The Certainty Of Maths
Above All Other Areas of Knowledge the Certainty of Maths Reigns Supreme?
The process of good mathematical reasoning is the process of checking for contradictions in a mathematical proof. If there are none then there can be complete certainty about the final statement. Therefore mathematical proofs are said to be a complete and unshakable guarantee that the statement being questioned is true. A number of problems arise straight away since proofs always need premises to work and provide complete certainty. Proofs rely on a large body of logic and information to be the foundation or framework for the proof. At the very least proofs have to rely on a number of core axioms.
Axioms, which are statements that are assumed to be true and are used as the core of a reasoning system like mathematics, are what prevent any proof from being able to provide complete certainty. Even if the proof depends of very clear self-evident axioms, there is always the possibility that the axioms are invalid which takes away any certainty of the proof. René Descartes created a philosophical statement based on one premise “I think, therefore I am.” Even this depends of the assumptions “that which thinks, must exist” and “I think” therefore “I am and I exist.” Like the other areas of knowledge mathematics too cannot actually achieve complete certainty but even so it gets a lot closer to the truth then any other way of knowing can ever hope to achieve.

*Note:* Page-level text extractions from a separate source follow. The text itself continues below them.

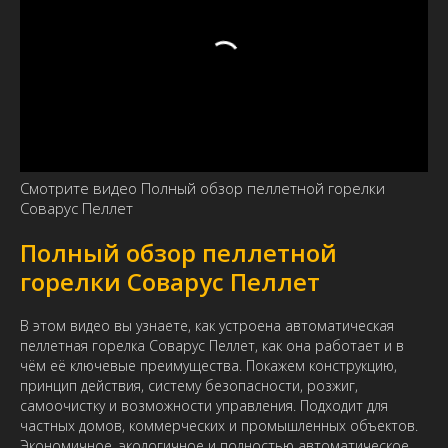
Смотрите видео Полный обзор пеллетной горелки
Соварус Пеллет
Полный обзор пеллетной
горелки Соварус Пеллет
В этом видео вы узнаете, как устроена автоматическая
пеллетная горелка Соварус Пеллет, как она работает и в
чём её ключевые преимущества. Покажем конструкцию,
принцип действия, систему безопасности, розжиг,
самоочистку и возможности управления. Подходит для
частных домов, коммерческих и промышленных объектов.
Экономичное, экологичное и полностью автоматическое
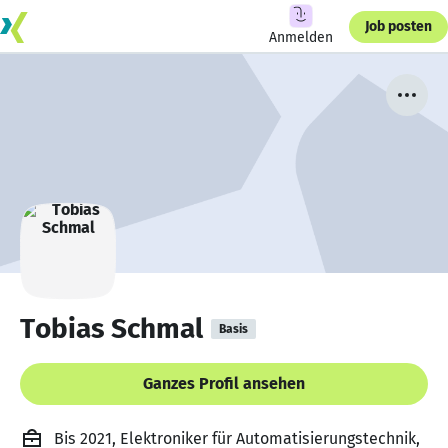
Job posten
Anmelden
Tobias Schmal
Basis
Ganzes Profil ansehen
Bis 2021, Elektroniker für Automatisierungstechnik,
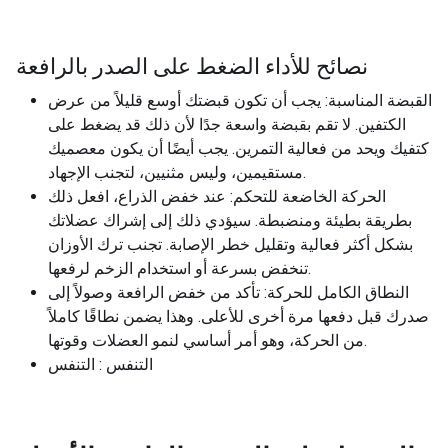
نصائح للأداء الضغط على الصدر بالرافعة
القبضة المناسبة: يجب أن تكون قبضتك أوسع قليلاً من عرض
الكتفين. لا تقم بقبضة واسعة جدًا لأن ذلك قد يضغط على
كتفيك ويحد من فعالية التمرين. يجب أيضًا أن يكون معصميك
مستقيمين، وليس مثنيين، لتجنب الإجهاد.
الحركة الخاضعة للتحكم: عند خفض الذراع، افعل ذلك
بطريقة بطيئة ومنضبطة. سيؤدي ذلك إلى إشراك عضلاتك
بشكل أكثر فعالية وتقليل خطر الإصابة. تجنب ترك الأوزان
تنخفض بسرعة أو استخدام الزخم لرفعها.
النطاق الكامل للحركة: تأكد من خفض الرافعة وصولاً إلى
صدرك قبل دفعها مرة أخرى للأعلى. وهذا يضمن نطاقًا كاملاً
من الحركة، وهو أمر أساسي لنمو العضلات وقوتها.
التنفس : التنفس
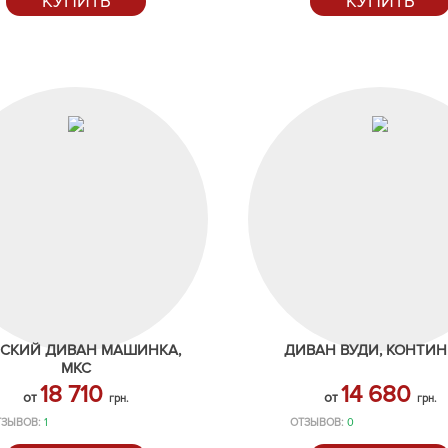
КУПИТЬ
КУПИТЬ
СКИЙ ДИВАН МАШИНКА,
ДИВАН ВУДИ, КОНТИ
МКС
18 710
14 680
от
от
грн.
грн.
ТЗЫВОВ:
1
ОТЗЫВОВ:
0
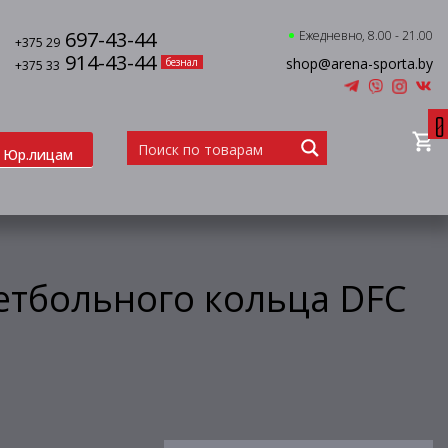
697-43-44
Ежедневно, 8.00 - 21.00
+375 29
914-43-44
shop@arena-sporta.by
безнал
+375 33
0
Юр.лицам
кетбольного кольца DFC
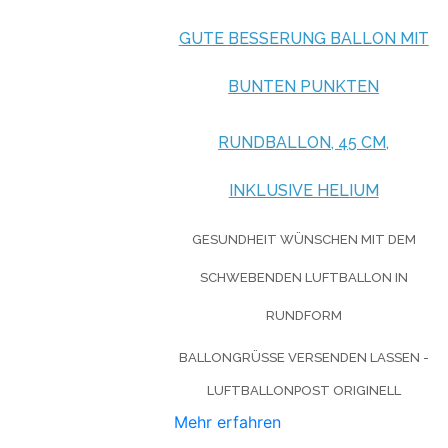
GUTE BESSERUNG BALLON MIT
BUNTEN PUNKTEN
RUNDBALLON, 45 CM,
INKLUSIVE HELIUM
GESUNDHEIT WÜNSCHEN MIT DEM
SCHWEBENDEN LUFTBALLON IN
RUNDFORM
BALLONGRÜSSE VERSENDEN LASSEN - L
UFTBALLONPOST ORIGINELL
Mehr erfahren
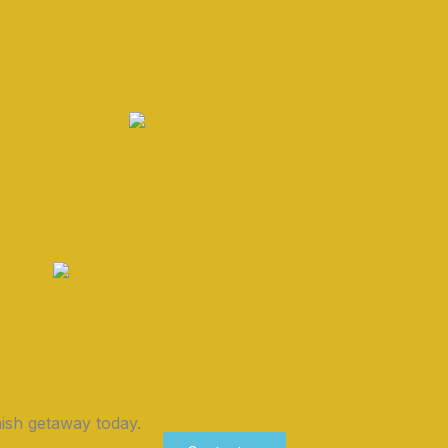
ish getaway today.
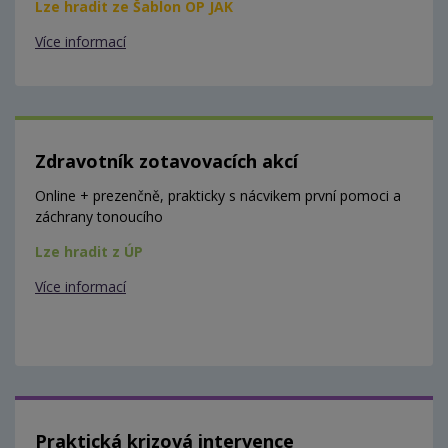
Lze hradit ze Šablon OP JAK
Více informací
Zdravotník zotavovacích akcí
Online + prezenčně, prakticky s nácvikem první pomoci a
záchrany tonoucího
Lze hradit z ÚP
Více informací
Praktická krizová intervence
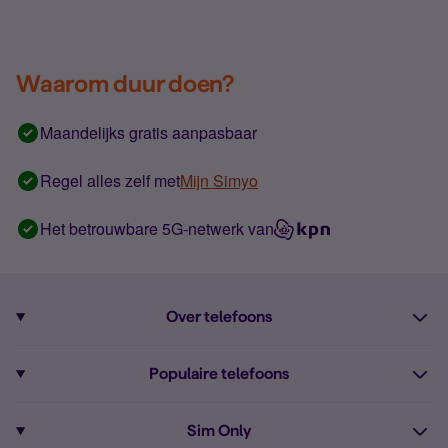
Waarom duur doen?
Maandelijks gratis aanpasbaar
Regel alles zelf met
Mijn Simyo
Het betrouwbare 5G-netwerk van
Over telefoons
Abonnement met telefoon
Populaire telefoons
Informatie over telefoons
Pixel 10
Sim Only
Alle telefoons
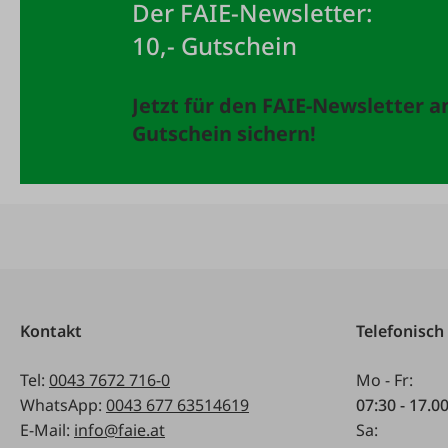
Der FAIE-Newsletter:
10,- Gutschein
Jetzt für den FAIE-Newsletter 
Gutschein sichern!
Kontakt
Telefonisch
Tel:
0043 7672 716-0
Mo - Fr:
WhatsApp:
0043 677 63514619
07:30 - 17.0
E-Mail:
info@faie.at
Sa:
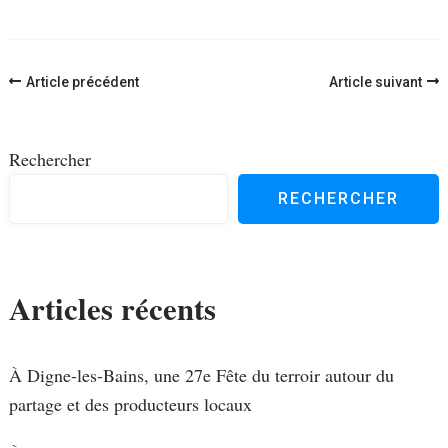
Navigation
Article précédent
Article suivant
d'article
Rechercher
RECHERCHER
Articles récents
À Digne-les-Bains, une 27e Fête du terroir autour du
partage et des producteurs locaux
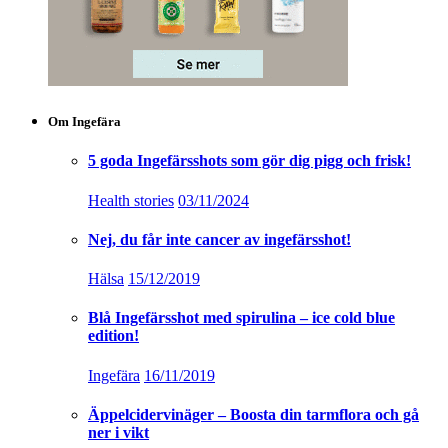
Om Ingefära
5 goda Ingefärsshots som gör dig pigg och frisk!
Health stories
03/11/2024
Nej, du får inte cancer av ingefärsshot!
Hälsa
15/12/2019
Blå Ingefärsshot med spirulina – ice cold blue
edition!
Ingefära
16/11/2019
Äppelcidervinäger – Boosta din tarmflora och gå
ner i vikt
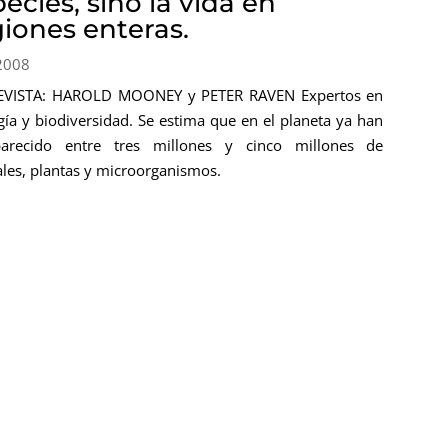
ecies, sino la vida en
giones enteras.
 2008
EVISTA: HAROLD MOONEY y PETER RAVEN Expertos en
gía y biodiversidad. Se estima que en el planeta ya han
parecido entre tres millones y cinco millones de
les, plantas y microorganismos.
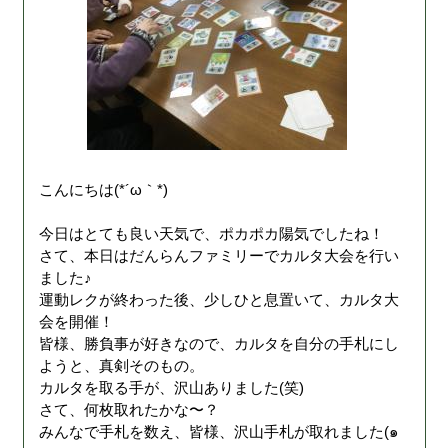
こんにちは(*´ω｀*)
今日はとても良い天気で、ポカポカ陽気でしたね！
さて、本日はだんらんファミリーでカルタ大会を行い
ました♪
運動レクが終わった後、少しひと息置いて、カルタ大
会を開催！
皆様、勝負事が好きなので、カルタを自分の手札にし
ようと、真剣そのもの。
カルタを取る手が、沢山ありました(笑)
さて、何枚取れたかな〜？
みんなで手札を数え、皆様、沢山手札が取れました(๑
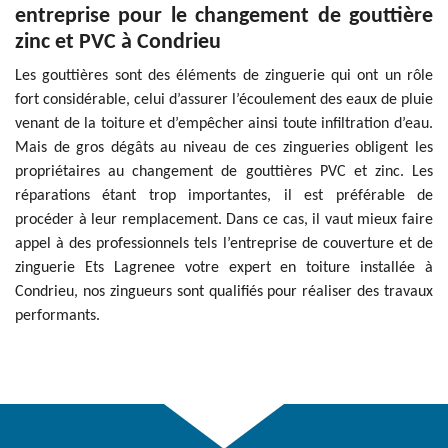
entreprise pour le changement de gouttière
zinc et PVC à Condrieu
Les gouttières sont des éléments de zinguerie qui ont un rôle
fort considérable, celui d’assurer l’écoulement des eaux de pluie
venant de la toiture et d’empêcher ainsi toute infiltration d’eau.
Mais de gros dégâts au niveau de ces zingueries obligent les
propriétaires au changement de gouttières PVC et zinc. Les
réparations étant trop importantes, il est préférable de
procéder à leur remplacement. Dans ce cas, il vaut mieux faire
appel à des professionnels tels l’entreprise de couverture et de
zinguerie Ets Lagrenee votre expert en toiture installée à
Condrieu, nos zingueurs sont qualifiés pour réaliser des travaux
performants.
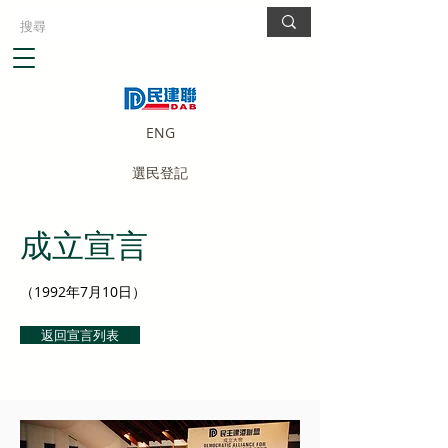
ENG
選民登記
成立宣言
（1992年7月10日）
返回宣言列表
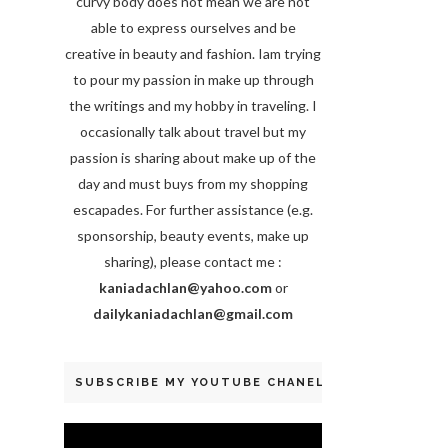
curvy body does not mean we are not
able to express ourselves and be
creative in beauty and fashion. Iam trying
to pour my passion in make up through
the writings and my hobby in traveling. I
occasionally talk about travel but my
passion is sharing about make up of the
day and must buys from my shopping
escapades. For further assistance (e.g.
sponsorship, beauty events, make up
sharing), please contact me :
kaniadachlan@yahoo.com
or
dailykaniadachlan@gmail.com
SUBSCRIBE MY YOUTUBE CHANEL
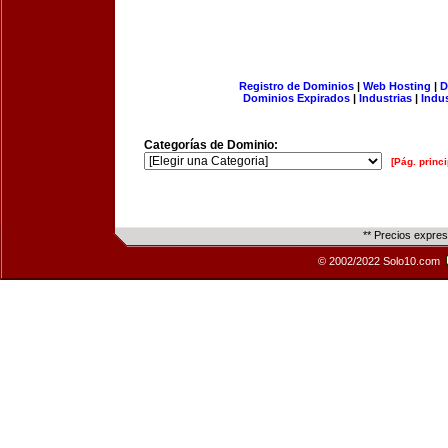
Registro de Dominios
|
Web Hosting
|
D
Dominios Expirados
|
Industrias
|
Indu
Categorías de Dominio:
[Pág. princi
** Precios expre
© 2002/2022 Solo10.com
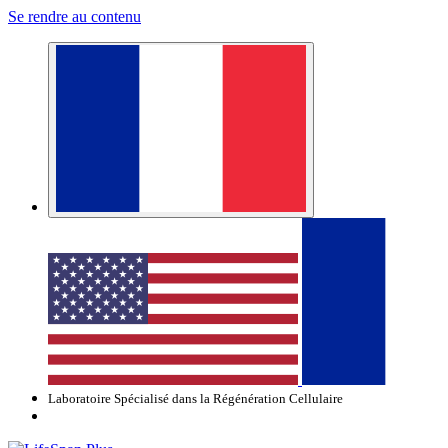
Se rendre au contenu
Laboratoire Spécialisé dans la Régénération Cellulaire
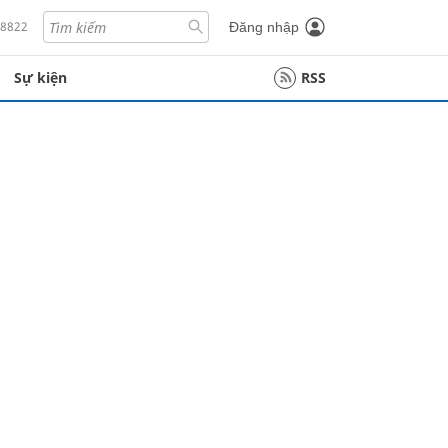
18822
Đăng nhập
Sự kiện
RSS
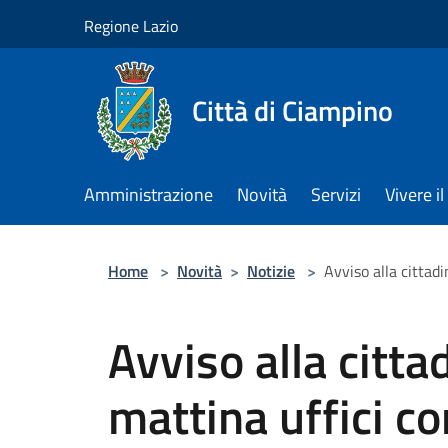
Salta al contenuto principale
Regione Lazio
Città di Ciampino
Amministrazione
Novità
Servizi
Vivere 
Home
>
Novità
>
Notizie
>
Avviso alla cittad
Avviso alla citt
mattina uffici co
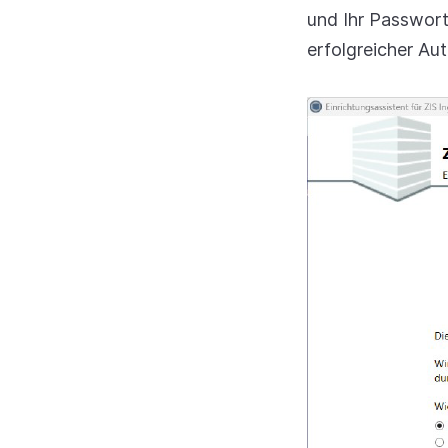
und Ihr Passwort 
erfolgreicher Aut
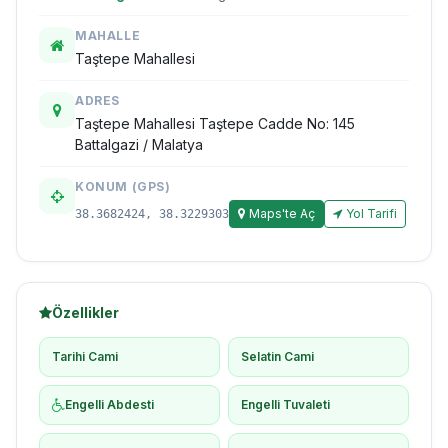
MAHALLE
Taştepe Mahallesi
ADRES
Taştepe Mahallesi Taştepe Cadde No: 145
Battalgazi / Malatya
KONUM (GPS)
Maps'te Aç
Yol Tarifi
38.3682424, 38.3229303
Özellikler
Tarihi Cami
Selatin Cami
Engelli Abdesti
Engelli Tuvaleti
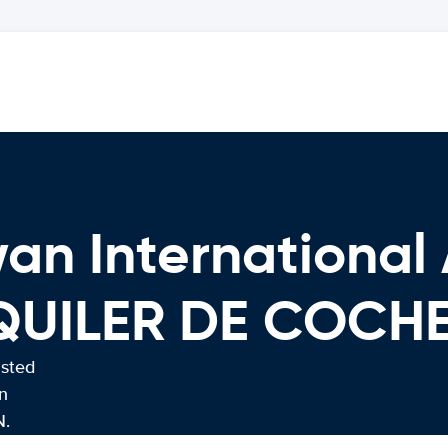
n International A
QUILER DE COCH
usted
n
N.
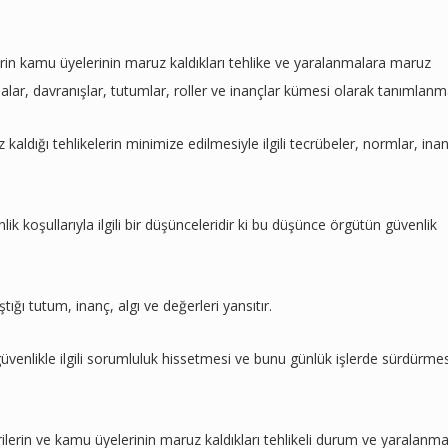
erin kamu üyelerinin maruz kaldıkları tehlike ve yaralanmalara maruz
lar, davranışlar, tutumlar, roller ve inançlar kümesi olarak tanımlanm
ldığı tehlikelerin minimize edilmesiyle ilgili tecrübeler, normlar, inan
lik koşullarıyla ilgili bir düşünceleridir ki bu düşünce örgütün güvenlik
ştığı tutum, inanç, algı ve değerleri yansıtır.
venlikle ilgili sorumluluk hissetmesi ve bunu günlük işlerde sürdürmes
rilerin ve kamu üyelerinin maruz kaldıkları tehlikeli durum ve yaralanma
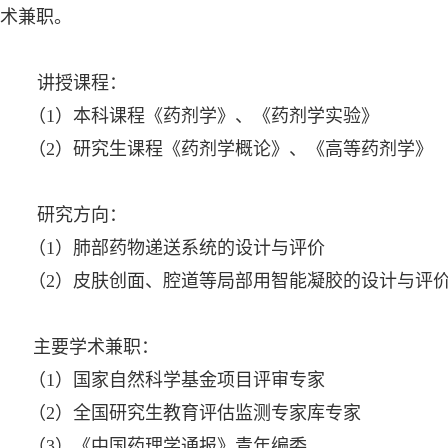
术兼职。
讲授课程：
（1）本科课程《药剂学》、《药剂学实验》
（2）研究生课程《药剂学概论》、《高等药剂学》
研究方向：
（1）肺部药物递送系统的设计与评价
（2）皮肤创面、腔道等局部用智能凝胶的设计与评
主要学术兼职：
（1）国家自然科学基金项目评审专家
（2）全国研究生教育评估监测专家库专家
（3）《中国药理学通报》青年编委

It is impossible to get certainty in history because it is basically a large collection of differing viewpoints obtained from several sources. One does not directly experience history and must rely on the compilation of viewpoints; therefore one cannot be sure about what really happened in the past. The cause(s) of the Second World War has always been a subject that historians have been arguing about for years. It could have started due to any or all of the following reasons: the great depression,...
Please login to view the full essay...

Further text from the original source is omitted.